But then, as I sit and watch, I so often find myself feeling like that “yes, but…” person–a role that makes me very uneasy. You see, I am idealistic, a dreamer–and yet, as I listen to creators, I find myself ever questioning feasibility, accessibility, practicality. And I keep wondering if there is not a better way.

To be more precise, I come from a nuts-and-bolts operation, the non-profit, state-funded program. Things move slowly, often somewhat inefficiently, and I maneuver through systems that operate in archaic and difficult ways.

And beyond the question of public services is the bigger issue of people themselves, people with varying experiences, people whose adaptability varies also, greatly. Not always, but often, it can be difficult to bring in the new, the unfamiliar.

Enter the smartphone.

Yes, the smartphone, the I-Phone, the apps, and the digital world as a whole.

So much potential, and I can see as I hear the ideas how much it would help so many of the people I see.

I think of the woman a few weeks ago who had the meticulous paper diary of blood sugar levels, food she ate, things she had changed, stress level. If only she could have plugged it all in. (and then, also, if only her doctor had time in a 15-minute visit to review the data and make sense of it).

This woman does not have a computer.

I was fascinated this morning as I read the newly-released poll from NPR, Robert Wood Johnson Foundation and Harvard School of Public Health. It discusses the difference in perception about our healthcare system, depending on whether a person has had a chronic illness or disability within the last twelve months. You can read a summary of the findings here. I was not surprised to learn that people who are sick have a worse impression of what is going on. But more on that later.

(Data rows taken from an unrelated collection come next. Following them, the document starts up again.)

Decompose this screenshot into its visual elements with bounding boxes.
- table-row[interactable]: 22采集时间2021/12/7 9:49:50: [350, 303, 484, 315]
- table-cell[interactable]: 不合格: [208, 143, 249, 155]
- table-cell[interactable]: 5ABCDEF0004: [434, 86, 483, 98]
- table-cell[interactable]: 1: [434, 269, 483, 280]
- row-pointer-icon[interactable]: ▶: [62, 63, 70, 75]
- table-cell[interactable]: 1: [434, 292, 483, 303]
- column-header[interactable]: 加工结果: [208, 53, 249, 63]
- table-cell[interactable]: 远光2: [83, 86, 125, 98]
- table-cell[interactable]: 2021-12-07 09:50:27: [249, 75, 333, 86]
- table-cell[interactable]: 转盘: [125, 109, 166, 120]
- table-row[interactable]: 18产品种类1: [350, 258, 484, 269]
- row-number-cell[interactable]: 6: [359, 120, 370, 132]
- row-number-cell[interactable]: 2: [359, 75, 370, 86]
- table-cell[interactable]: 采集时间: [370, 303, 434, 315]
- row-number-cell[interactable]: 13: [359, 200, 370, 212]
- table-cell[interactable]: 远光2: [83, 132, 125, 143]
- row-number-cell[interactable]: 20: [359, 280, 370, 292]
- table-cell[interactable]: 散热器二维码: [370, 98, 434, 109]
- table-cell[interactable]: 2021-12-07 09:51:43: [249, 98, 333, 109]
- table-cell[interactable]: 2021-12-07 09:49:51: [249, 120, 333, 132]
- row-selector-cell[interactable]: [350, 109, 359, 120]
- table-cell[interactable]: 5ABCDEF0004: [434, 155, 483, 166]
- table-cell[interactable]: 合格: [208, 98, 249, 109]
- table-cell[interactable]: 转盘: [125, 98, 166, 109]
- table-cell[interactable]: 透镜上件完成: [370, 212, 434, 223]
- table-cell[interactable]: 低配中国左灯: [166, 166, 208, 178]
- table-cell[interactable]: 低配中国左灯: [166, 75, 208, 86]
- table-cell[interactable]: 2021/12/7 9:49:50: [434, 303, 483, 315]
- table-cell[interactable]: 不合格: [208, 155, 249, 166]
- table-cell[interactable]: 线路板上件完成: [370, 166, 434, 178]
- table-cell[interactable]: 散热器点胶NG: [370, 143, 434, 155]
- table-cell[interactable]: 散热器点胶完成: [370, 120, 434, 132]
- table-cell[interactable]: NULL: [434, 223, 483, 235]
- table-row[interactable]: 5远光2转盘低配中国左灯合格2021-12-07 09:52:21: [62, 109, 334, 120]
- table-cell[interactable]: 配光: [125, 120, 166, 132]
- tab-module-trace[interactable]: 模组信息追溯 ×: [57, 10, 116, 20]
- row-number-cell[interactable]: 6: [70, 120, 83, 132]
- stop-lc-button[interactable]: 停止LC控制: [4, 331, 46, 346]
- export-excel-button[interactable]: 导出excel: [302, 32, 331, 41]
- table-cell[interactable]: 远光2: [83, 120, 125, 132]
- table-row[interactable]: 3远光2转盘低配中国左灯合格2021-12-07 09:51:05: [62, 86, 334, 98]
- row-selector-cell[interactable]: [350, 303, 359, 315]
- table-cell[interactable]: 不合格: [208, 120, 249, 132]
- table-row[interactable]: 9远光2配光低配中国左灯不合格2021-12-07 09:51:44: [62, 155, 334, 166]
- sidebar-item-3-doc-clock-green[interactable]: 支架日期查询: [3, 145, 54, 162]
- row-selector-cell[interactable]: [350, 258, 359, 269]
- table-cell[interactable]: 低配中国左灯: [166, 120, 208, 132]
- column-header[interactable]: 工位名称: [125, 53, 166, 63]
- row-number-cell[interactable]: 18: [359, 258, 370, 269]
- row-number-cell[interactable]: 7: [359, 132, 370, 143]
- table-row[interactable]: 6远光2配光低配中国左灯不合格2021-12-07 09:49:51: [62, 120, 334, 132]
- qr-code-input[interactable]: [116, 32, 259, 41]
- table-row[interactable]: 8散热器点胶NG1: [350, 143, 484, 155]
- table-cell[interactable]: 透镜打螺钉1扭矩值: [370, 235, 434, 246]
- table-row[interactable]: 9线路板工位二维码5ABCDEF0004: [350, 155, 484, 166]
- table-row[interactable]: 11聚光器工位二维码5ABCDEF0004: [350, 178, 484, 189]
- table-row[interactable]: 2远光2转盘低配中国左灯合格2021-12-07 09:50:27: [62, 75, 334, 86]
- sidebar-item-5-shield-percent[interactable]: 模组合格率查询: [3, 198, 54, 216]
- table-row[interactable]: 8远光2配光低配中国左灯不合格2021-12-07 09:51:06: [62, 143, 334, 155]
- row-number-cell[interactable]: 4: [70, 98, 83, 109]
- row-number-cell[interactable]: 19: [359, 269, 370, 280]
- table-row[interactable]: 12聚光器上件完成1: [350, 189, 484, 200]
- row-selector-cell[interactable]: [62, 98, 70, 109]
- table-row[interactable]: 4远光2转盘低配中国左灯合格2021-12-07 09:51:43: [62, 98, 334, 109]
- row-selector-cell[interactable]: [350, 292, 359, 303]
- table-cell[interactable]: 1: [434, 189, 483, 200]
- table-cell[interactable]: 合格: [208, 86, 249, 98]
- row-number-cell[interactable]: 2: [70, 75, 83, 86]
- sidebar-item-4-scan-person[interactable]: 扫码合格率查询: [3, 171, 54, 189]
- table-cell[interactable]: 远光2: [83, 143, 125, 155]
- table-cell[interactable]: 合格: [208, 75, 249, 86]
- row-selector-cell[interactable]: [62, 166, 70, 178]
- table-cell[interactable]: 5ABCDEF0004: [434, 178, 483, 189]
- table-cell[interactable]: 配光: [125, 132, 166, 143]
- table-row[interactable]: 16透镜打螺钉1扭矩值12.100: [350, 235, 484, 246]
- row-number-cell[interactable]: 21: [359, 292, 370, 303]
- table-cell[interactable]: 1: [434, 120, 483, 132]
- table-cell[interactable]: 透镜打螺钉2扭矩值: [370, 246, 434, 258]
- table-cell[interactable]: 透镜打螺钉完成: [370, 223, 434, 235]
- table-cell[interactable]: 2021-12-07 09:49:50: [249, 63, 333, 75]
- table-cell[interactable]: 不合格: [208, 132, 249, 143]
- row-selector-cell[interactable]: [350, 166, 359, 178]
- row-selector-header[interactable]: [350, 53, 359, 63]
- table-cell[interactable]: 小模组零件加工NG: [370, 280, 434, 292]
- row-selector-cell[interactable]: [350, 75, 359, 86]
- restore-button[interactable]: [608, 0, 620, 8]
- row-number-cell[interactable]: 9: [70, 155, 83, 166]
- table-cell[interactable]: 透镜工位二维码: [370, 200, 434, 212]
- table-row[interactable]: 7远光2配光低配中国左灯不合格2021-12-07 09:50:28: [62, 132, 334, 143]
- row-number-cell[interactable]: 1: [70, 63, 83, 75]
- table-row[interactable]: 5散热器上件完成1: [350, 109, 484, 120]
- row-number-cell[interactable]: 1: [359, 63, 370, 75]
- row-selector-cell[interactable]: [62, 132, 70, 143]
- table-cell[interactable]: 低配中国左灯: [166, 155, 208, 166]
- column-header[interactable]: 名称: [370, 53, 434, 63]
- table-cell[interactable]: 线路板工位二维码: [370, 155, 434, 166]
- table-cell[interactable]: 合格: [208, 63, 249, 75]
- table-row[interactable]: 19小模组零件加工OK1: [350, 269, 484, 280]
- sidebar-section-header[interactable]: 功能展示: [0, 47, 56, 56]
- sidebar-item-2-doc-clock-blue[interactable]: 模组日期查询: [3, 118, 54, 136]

The data fascinate me in this sort of study. So, while I find myself distressed (though not at all surprised) to learn that nearly a quarter of people who have faced a healthcare crisis have also faced a “very serious” financial crisis as a result, I am astounded to read about telephone use.

Yes, telephones.

In the most basic modern mode of communication, what is a person’s link to the outside world? (and I must add that the individuals polled seem to represent a good cross-section of adult age groups, as well as income brackets). A full 16% of individuals polled said that they do not own a cell phone.

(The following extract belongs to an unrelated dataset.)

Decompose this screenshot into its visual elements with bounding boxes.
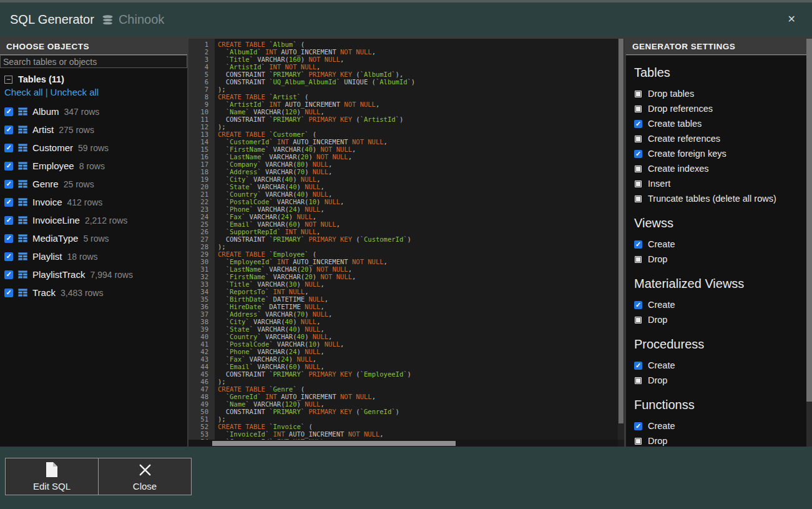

I wish I knew more. I wish I knew about internet access, whether households have computers, or tablets, or smartphones.

At one of these “ideas” meetings that I love, I started talking to a man. Great ideas–I could see how useful they could be. And I told him about what I see everyday–the people with limited computer experience, the people who could really use the ease of technology, but who need for it to be accessible.

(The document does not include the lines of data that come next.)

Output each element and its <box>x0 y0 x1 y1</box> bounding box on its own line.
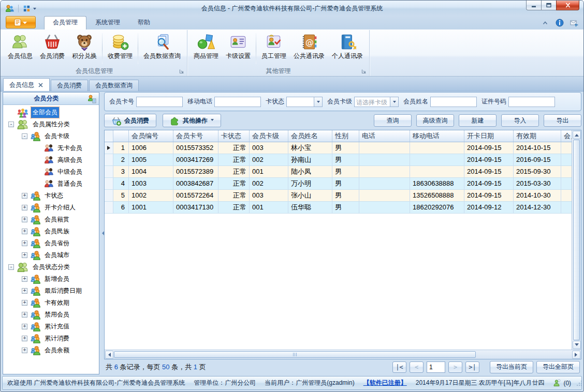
feedback-icon[interactable] <box>570 19 578 27</box>
registered-link[interactable]: 【软件已注册】 <box>363 379 407 387</box>
resize-grip-icon[interactable] <box>576 380 582 386</box>
ribbon-button-personal-contacts-icon[interactable]: 个人通讯录 <box>328 31 367 66</box>
tree-item[interactable]: +禁用会员 <box>3 309 99 321</box>
tree-item[interactable]: +卡状态 <box>3 190 99 202</box>
tree-expander-icon[interactable]: + <box>22 312 27 318</box>
tree-expander-icon[interactable]: + <box>22 300 27 306</box>
tree-item[interactable]: +会员余额 <box>3 344 99 356</box>
scroll-up-button[interactable] <box>573 131 581 139</box>
horizontal-scrollbar-thumb[interactable] <box>114 351 476 358</box>
last-page-button[interactable]: >| <box>465 361 479 373</box>
tree-expander-icon[interactable]: + <box>22 205 27 210</box>
action-button[interactable]: 导入 <box>501 114 539 127</box>
tree-expander-icon[interactable]: + <box>22 229 27 234</box>
tree-item[interactable]: -会员卡级 <box>3 130 99 142</box>
first-page-button[interactable]: |< <box>392 361 406 373</box>
ribbon-button-data-search-icon[interactable]: 会员数据查询 <box>140 31 184 66</box>
scroll-down-button[interactable] <box>573 341 581 349</box>
vertical-scrollbar-thumb[interactable] <box>573 140 580 340</box>
tree-item[interactable]: 中级会员 <box>3 166 99 178</box>
action-button[interactable]: 新建 <box>459 114 497 127</box>
ribbon-button-public-contacts-icon[interactable]: @公共通讯录 <box>290 31 328 66</box>
search-text-input[interactable] <box>136 97 183 107</box>
tree-item[interactable]: 普通会员 <box>3 178 99 190</box>
export-current-page-button[interactable]: 导出当前页 <box>490 361 533 373</box>
action-button[interactable]: 导出 <box>544 114 581 127</box>
column-header[interactable]: 会员姓名 <box>288 130 332 142</box>
tree-item[interactable]: +累计消费 <box>3 333 99 344</box>
toolbar-button[interactable]: 其他操作 <box>163 114 221 127</box>
document-tab[interactable]: 会员消费 <box>51 80 88 91</box>
tree-item[interactable]: 全部会员 <box>3 107 99 118</box>
category-settings-icon[interactable] <box>87 94 96 103</box>
export-all-pages-button[interactable]: 导出全部页 <box>536 361 580 373</box>
column-header[interactable]: 移动电话 <box>410 130 464 142</box>
action-button[interactable]: 高级查询 <box>416 114 454 127</box>
action-button[interactable]: 查询 <box>374 114 412 127</box>
column-header[interactable]: 性别 <box>332 130 359 142</box>
combo-dropdown-button[interactable] <box>390 97 398 107</box>
tree-expander-icon[interactable]: + <box>22 193 27 199</box>
ribbon-button-staff-icon[interactable]: 员工管理 <box>258 31 290 66</box>
tree-expander-icon[interactable]: + <box>22 240 27 246</box>
combo-dropdown-button[interactable] <box>314 97 322 107</box>
tree-item[interactable]: +累计充值 <box>3 321 99 333</box>
ribbon-tab-0[interactable]: 会员管理 <box>44 16 86 29</box>
tree-item[interactable]: 高级会员 <box>3 154 99 166</box>
tree-item[interactable]: -会员状态分类 <box>3 261 99 273</box>
next-page-button[interactable]: > <box>448 361 462 373</box>
search-text-input[interactable] <box>430 97 477 107</box>
search-text-input[interactable] <box>214 97 261 107</box>
toolbar-button[interactable]: 会员消费 <box>104 114 156 127</box>
tree-item[interactable]: +会员城市 <box>3 249 99 261</box>
search-combo[interactable]: 请选择卡级 <box>354 97 399 107</box>
ribbon-button-members-icon[interactable]: 会员信息 <box>4 31 36 66</box>
table-row[interactable]: 310040015572389正常001陆小凤男2014-09-152015-0… <box>105 166 572 178</box>
tree-item[interactable]: +会员民族 <box>3 225 99 237</box>
close-button[interactable] <box>556 1 579 10</box>
column-header[interactable]: 会员卡级 <box>250 130 288 142</box>
sidebar-splitter[interactable] <box>99 92 104 374</box>
column-header[interactable]: 电话 <box>359 130 410 142</box>
chevron-down-icon[interactable] <box>33 8 36 11</box>
ribbon-button-coins-icon[interactable]: 收费管理 <box>104 31 136 66</box>
horizontal-scrollbar[interactable] <box>105 350 581 359</box>
tree-item[interactable]: +会员省份 <box>3 237 99 249</box>
collapse-ribbon-icon[interactable] <box>541 19 549 27</box>
tree-expander-icon[interactable]: + <box>22 217 27 222</box>
close-tab-icon[interactable] <box>38 82 43 88</box>
tree-item[interactable]: +会员籍贯 <box>3 214 99 225</box>
tree-expander-icon[interactable]: + <box>22 252 27 258</box>
ribbon-button-products-icon[interactable]: 商品管理 <box>190 31 222 66</box>
ribbon-button-basket-icon[interactable]: 会员消费 <box>36 31 68 66</box>
tree-expander-icon[interactable]: - <box>8 122 14 127</box>
maximize-button[interactable] <box>541 1 556 10</box>
column-header[interactable]: 会员编号 <box>129 130 173 142</box>
quick-access-grid-icon[interactable] <box>23 5 31 12</box>
document-tab[interactable]: 会员信息 <box>3 78 50 91</box>
tree-expander-icon[interactable]: - <box>8 264 14 270</box>
search-text-input[interactable] <box>508 97 555 107</box>
dialog-launcher-icon[interactable] <box>361 69 367 74</box>
ribbon-button-teddy-icon[interactable]: 积分兑换 <box>68 31 100 66</box>
dialog-launcher-icon[interactable] <box>179 69 184 74</box>
ribbon-tab-2[interactable]: 帮助 <box>129 16 159 29</box>
table-row[interactable]: 510020015572264正常003张小山男135265088882014-… <box>105 190 572 202</box>
tree-expander-icon[interactable]: + <box>22 336 27 341</box>
scroll-right-button[interactable] <box>572 351 580 359</box>
column-header[interactable]: 会员卡号 <box>173 130 218 142</box>
info-icon[interactable] <box>556 19 564 27</box>
tree-item[interactable]: -会员属性分类 <box>3 118 99 130</box>
table-row[interactable]: 110060015573352正常003林小宝男2014-09-152014-1… <box>105 142 572 154</box>
tree-item[interactable]: +最后消费日期 <box>3 285 99 297</box>
scroll-left-button[interactable] <box>105 351 113 359</box>
tree-item[interactable]: +新增会员 <box>3 273 99 285</box>
column-header[interactable]: 卡状态 <box>218 130 250 142</box>
vertical-scrollbar[interactable] <box>572 130 581 350</box>
ribbon-tab-1[interactable]: 系统管理 <box>86 16 129 29</box>
tree-item[interactable]: +卡有效期 <box>3 297 99 309</box>
table-row[interactable]: 410030003842687正常002万小明男186306388882014-… <box>105 178 572 190</box>
application-menu-button[interactable] <box>6 16 36 28</box>
online-user-icon[interactable] <box>553 379 561 387</box>
ribbon-button-card-level-icon[interactable]: 卡级设置 <box>222 31 254 66</box>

I felt that I was talking to another world–he told me that everyone has smartphones.

Another man, at another meeting, told me that I-Pads are great for people with disabilities, very intuitive, and insurers would pay for them, because it only makes financial sense to them if it can save on office visits. On what planet? If the insurer happened to be Medicaid, for example, can you imagine the uproar? Poor people using government funds to get Apple products?

But the the question of accessibility is not only financial, or technical. It is also very real. What about a person with low-vision, or no vision?

And that issue–as I note every time I look at so many things in my job–is not limited to the idea-world after work. A woman, at a day-job-related meeting, explained that an application for her program–which isonly for people with disabilities–is not available in an accessible format, yet.

I have the same feeling every time I pass by a new subdivision, all with lovely front entrances, elevated, stairs heading up to the door.

What are we thinking? If I could impress one thing on any new thinker, it would be to consider the user first and foremost–not an ideal user who thinks and looks like you, but a user who really needs that great idea of yours to work for him, for her.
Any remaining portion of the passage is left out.